WORK ITEM | Two lines in the data below mark the range: the one with "les indications" and the one with "Yatağan Kaymakamı Hasan". Return both, along with every line between them, exactly.

START STUDY MATERIAL

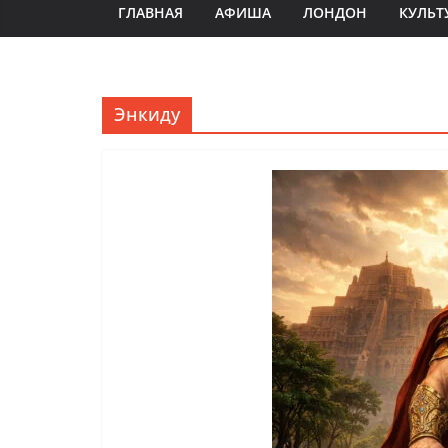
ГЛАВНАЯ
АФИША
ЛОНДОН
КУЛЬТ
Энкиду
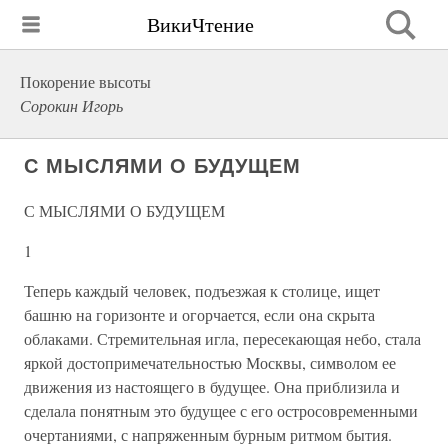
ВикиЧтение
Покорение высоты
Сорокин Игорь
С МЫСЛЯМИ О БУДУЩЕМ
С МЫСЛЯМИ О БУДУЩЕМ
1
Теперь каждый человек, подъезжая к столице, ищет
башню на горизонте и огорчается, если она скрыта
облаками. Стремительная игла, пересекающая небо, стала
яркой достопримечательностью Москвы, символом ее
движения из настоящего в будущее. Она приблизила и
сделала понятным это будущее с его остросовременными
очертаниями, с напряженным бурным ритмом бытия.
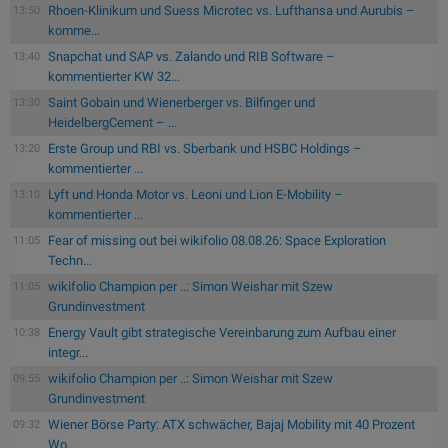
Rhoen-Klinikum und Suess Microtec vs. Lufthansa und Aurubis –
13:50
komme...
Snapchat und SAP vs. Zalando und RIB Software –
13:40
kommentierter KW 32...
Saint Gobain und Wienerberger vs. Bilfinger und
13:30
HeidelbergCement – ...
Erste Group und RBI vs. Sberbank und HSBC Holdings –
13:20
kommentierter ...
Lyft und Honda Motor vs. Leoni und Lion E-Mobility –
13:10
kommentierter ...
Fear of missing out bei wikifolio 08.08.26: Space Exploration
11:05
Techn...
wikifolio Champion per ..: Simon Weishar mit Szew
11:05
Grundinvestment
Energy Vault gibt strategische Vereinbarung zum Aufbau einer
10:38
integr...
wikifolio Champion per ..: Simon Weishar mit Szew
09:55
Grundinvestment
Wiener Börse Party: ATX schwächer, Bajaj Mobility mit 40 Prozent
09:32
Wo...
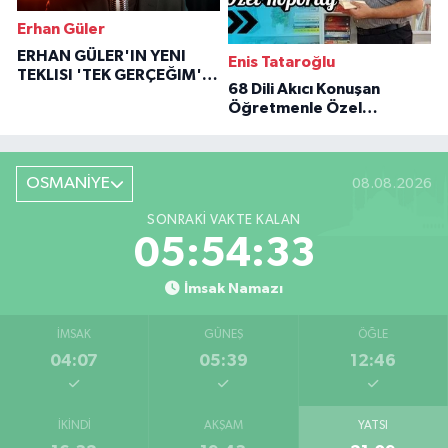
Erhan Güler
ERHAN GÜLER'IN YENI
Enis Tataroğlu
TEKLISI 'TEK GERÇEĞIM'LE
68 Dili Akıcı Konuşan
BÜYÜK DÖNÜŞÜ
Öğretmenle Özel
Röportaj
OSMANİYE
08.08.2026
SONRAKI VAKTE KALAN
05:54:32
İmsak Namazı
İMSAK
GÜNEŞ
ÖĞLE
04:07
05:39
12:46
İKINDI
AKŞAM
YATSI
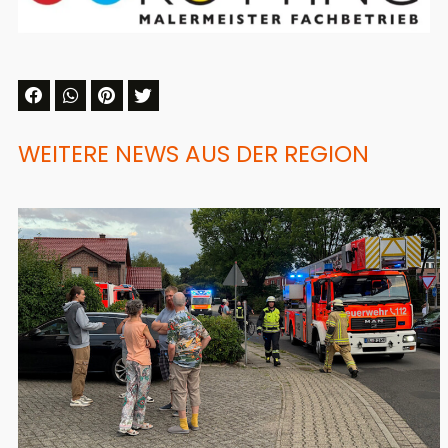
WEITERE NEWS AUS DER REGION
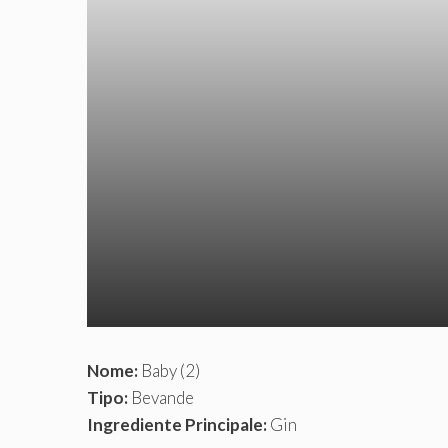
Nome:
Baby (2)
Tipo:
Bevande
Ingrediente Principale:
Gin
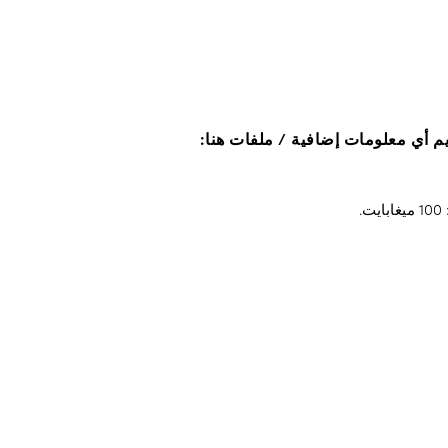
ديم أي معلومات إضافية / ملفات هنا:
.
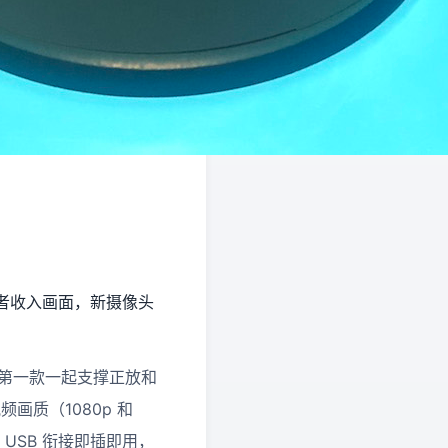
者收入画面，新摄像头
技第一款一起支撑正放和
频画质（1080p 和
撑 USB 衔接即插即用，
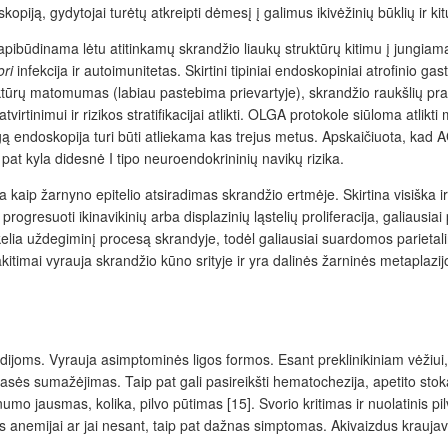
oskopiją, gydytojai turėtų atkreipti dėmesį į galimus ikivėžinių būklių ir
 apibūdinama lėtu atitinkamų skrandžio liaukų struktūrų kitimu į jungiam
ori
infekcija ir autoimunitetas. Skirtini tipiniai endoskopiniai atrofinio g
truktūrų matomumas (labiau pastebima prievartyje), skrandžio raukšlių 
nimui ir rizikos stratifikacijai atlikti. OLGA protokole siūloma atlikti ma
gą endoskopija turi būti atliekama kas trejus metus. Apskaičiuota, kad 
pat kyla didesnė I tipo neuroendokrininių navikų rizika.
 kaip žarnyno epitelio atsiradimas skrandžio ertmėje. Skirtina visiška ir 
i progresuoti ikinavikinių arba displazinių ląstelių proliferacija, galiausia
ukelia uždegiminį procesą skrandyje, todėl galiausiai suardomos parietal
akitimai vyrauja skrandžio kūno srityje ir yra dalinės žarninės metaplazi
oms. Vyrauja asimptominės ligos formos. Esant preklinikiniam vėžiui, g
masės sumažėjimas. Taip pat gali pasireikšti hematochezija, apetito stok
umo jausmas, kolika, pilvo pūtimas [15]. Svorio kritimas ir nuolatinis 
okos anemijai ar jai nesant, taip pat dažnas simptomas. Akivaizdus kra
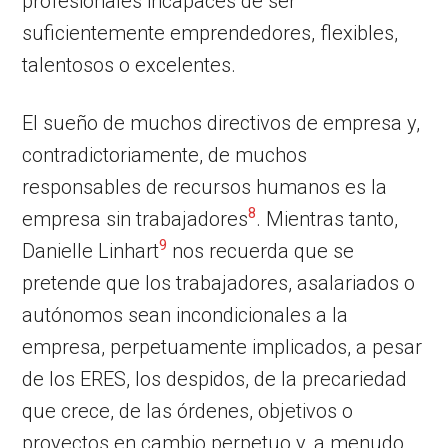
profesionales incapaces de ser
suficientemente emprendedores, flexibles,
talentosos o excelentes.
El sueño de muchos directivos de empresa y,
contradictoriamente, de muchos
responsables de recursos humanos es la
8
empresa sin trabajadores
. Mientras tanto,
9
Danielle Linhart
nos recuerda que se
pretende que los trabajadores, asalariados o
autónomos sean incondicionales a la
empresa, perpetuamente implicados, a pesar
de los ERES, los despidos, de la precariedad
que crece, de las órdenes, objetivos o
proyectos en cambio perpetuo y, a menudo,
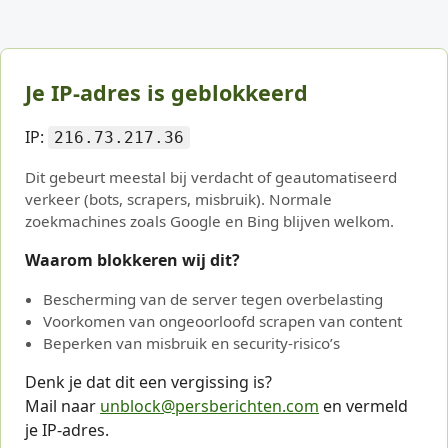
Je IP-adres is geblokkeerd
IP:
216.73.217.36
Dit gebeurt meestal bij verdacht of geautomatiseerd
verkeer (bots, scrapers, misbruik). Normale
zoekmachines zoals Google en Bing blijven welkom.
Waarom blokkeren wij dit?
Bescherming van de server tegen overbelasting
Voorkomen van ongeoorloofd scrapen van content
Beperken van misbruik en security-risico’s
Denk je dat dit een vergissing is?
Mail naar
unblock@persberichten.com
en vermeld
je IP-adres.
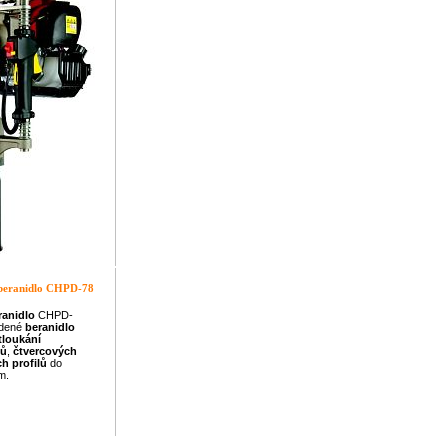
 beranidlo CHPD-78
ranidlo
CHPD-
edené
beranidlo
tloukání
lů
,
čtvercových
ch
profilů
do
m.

END STUDY MATERIAL
START STUDY MATERIAL

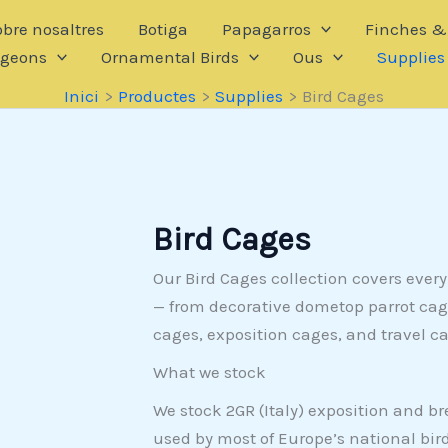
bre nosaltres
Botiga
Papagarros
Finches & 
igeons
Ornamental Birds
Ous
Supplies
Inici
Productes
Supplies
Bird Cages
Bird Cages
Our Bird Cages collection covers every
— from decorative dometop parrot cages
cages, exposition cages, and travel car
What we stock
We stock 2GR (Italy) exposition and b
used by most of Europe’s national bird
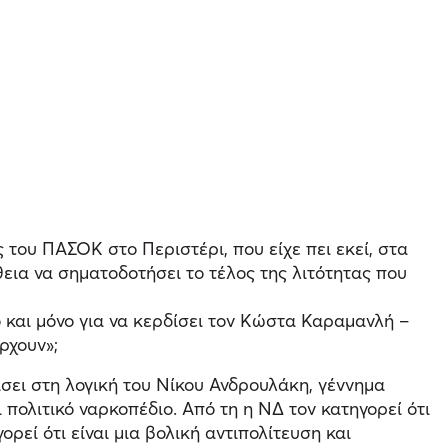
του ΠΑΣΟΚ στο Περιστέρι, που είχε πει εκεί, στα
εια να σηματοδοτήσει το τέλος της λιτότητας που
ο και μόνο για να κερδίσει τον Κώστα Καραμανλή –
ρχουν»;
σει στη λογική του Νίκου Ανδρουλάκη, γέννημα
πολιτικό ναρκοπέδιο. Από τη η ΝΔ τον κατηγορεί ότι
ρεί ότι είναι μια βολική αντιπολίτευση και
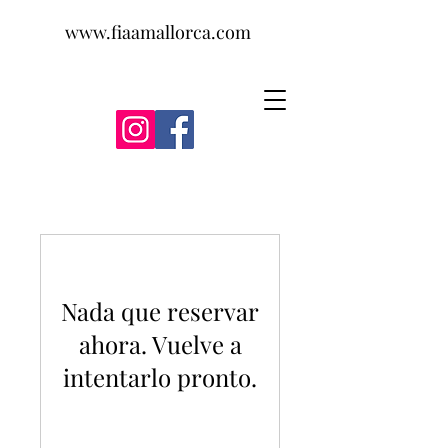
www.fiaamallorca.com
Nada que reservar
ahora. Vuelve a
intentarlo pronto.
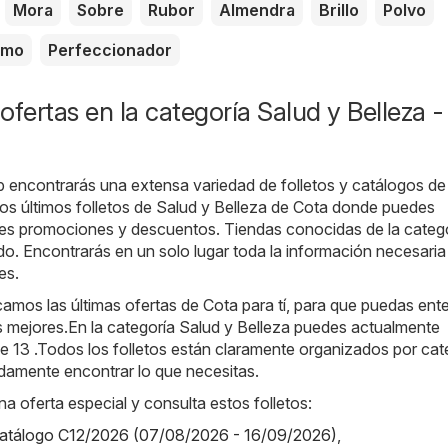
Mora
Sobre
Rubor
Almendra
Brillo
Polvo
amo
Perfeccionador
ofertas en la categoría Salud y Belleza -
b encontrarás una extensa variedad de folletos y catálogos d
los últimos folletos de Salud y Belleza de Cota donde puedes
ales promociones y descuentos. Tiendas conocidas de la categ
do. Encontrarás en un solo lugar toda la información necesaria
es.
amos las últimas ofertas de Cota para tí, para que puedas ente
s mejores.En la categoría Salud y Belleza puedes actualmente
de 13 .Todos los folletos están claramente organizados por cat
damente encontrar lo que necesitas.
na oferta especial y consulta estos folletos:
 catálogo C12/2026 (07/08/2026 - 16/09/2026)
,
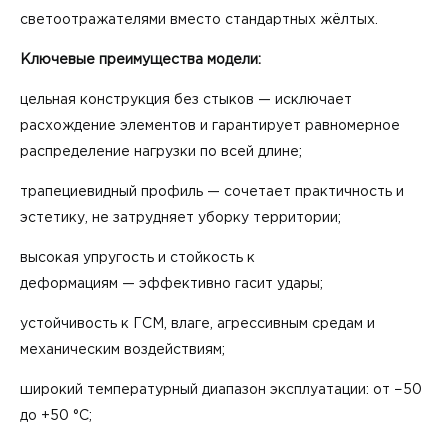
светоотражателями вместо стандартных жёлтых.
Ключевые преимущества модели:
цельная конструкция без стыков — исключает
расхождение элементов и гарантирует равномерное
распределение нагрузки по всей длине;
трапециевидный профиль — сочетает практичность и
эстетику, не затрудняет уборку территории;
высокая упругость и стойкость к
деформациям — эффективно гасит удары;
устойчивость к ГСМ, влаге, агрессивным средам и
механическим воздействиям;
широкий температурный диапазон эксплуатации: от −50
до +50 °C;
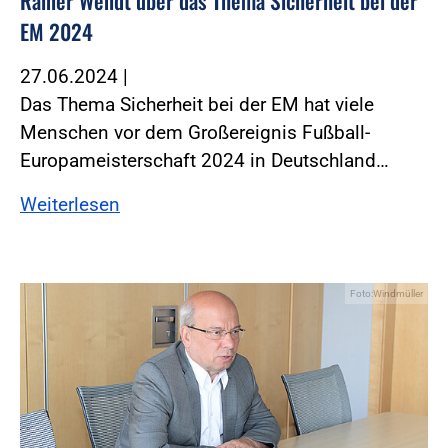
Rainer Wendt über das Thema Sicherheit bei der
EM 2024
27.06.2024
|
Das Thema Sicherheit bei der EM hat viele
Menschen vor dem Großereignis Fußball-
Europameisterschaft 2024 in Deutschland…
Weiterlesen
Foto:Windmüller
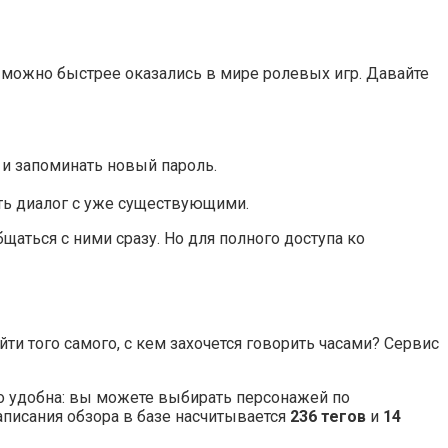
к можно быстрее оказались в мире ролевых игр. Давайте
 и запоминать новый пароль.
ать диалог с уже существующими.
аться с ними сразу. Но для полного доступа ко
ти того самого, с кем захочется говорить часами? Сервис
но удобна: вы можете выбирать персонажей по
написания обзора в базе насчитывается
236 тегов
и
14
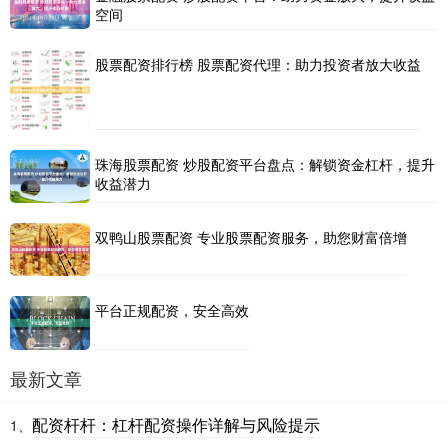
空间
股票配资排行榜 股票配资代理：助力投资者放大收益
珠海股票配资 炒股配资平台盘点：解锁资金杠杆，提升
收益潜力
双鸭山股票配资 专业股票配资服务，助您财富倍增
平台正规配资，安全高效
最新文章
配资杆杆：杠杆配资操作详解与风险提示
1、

END STUDY MATERIAL
START STUDY MATERIAL

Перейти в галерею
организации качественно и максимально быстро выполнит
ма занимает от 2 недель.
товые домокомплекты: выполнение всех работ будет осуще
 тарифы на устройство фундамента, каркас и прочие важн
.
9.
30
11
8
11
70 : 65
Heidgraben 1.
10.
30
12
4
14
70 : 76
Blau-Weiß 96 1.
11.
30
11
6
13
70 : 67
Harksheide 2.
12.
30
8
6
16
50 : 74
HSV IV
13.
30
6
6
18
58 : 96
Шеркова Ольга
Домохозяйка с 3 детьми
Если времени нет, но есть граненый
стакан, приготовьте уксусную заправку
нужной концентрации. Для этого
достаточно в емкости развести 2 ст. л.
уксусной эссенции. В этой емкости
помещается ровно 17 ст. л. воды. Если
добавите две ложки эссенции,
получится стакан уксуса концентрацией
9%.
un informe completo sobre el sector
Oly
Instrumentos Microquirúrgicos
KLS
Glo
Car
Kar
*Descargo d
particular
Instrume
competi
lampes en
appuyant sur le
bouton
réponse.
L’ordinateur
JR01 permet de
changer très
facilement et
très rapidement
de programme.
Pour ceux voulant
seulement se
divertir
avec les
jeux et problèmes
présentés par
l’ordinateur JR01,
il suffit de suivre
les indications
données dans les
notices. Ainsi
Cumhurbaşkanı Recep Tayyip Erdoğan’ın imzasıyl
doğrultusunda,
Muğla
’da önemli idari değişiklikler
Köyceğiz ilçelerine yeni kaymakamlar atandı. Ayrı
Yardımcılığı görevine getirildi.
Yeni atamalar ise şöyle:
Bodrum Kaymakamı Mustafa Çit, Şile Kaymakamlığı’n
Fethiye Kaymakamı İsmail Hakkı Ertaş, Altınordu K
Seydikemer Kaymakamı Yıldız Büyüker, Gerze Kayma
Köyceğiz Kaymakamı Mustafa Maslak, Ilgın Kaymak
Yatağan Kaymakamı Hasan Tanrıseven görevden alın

END STUDY MATERIAL

EXERCISE RESPONSE |
les indications
données dans les
notices. Ainsi
Cumhurbaşkanı Recep Tayyip Erdoğan’ın imzasıyl
doğrultusunda,
Muğla
’da önemli idari değişiklikler
Köyceğiz ilçelerine yeni kaymakamlar atandı. Ayrı
Yardımcılığı görevine getirildi.
Yeni atamalar ise şöyle:
Bodrum Kaymakamı Mustafa Çit, Şile Kaymakamlığı’n
Fethiye Kaymakamı İsmail Hakkı Ertaş, Altınordu K
Seydikemer Kaymakamı Yıldız Büyüker, Gerze Kayma
Köyceğiz Kaymakamı Mustafa Maslak, Ilgın Kaymak
Yatağan Kaymakamı Hasan Tanrıseven görevden alın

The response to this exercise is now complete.